§ Work order: The records below must be output exactly, with no images carried over.

§ Data for this task:

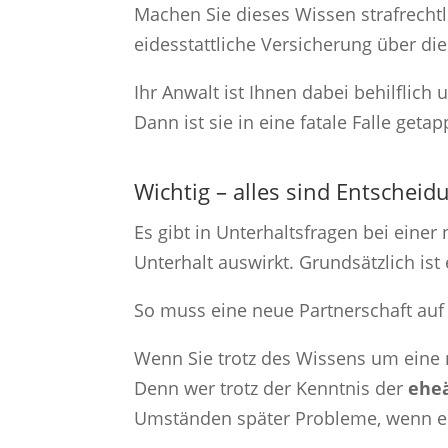
Machen Sie dieses Wissen strafrechtl
eidesstattliche Versicherung über die
Ihr Anwalt ist Ihnen dabei behilflic
Dann ist sie in eine fatale Falle get
Wichtig – alles sind Entscheid
Es gibt in Unterhaltsfragen bei einer
Unterhalt auswirkt. Grundsätzlich ist 
So muss eine neue Partnerschaft auf D
Wenn Sie trotz des Wissens um eine n
Denn wer trotz der Kenntnis der
ehe
Umständen später Probleme, wenn er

§ Answer area:
Machen Sie dieses Wissen strafrechtl
eidesstattliche Versicherung über die
Ihr Anwalt ist Ihnen dabei behilflic
Dann ist sie in eine fatale Falle get
Wichtig – alles sind Entscheid
Es gibt in Unterhaltsfragen bei einer
Unterhalt auswirkt. Grundsätzlich ist 
So muss eine neue Partnerschaft auf D
Wenn Sie trotz des Wissens um eine n
Denn wer trotz der Kenntnis der
ehe
Umständen später Probleme, wenn er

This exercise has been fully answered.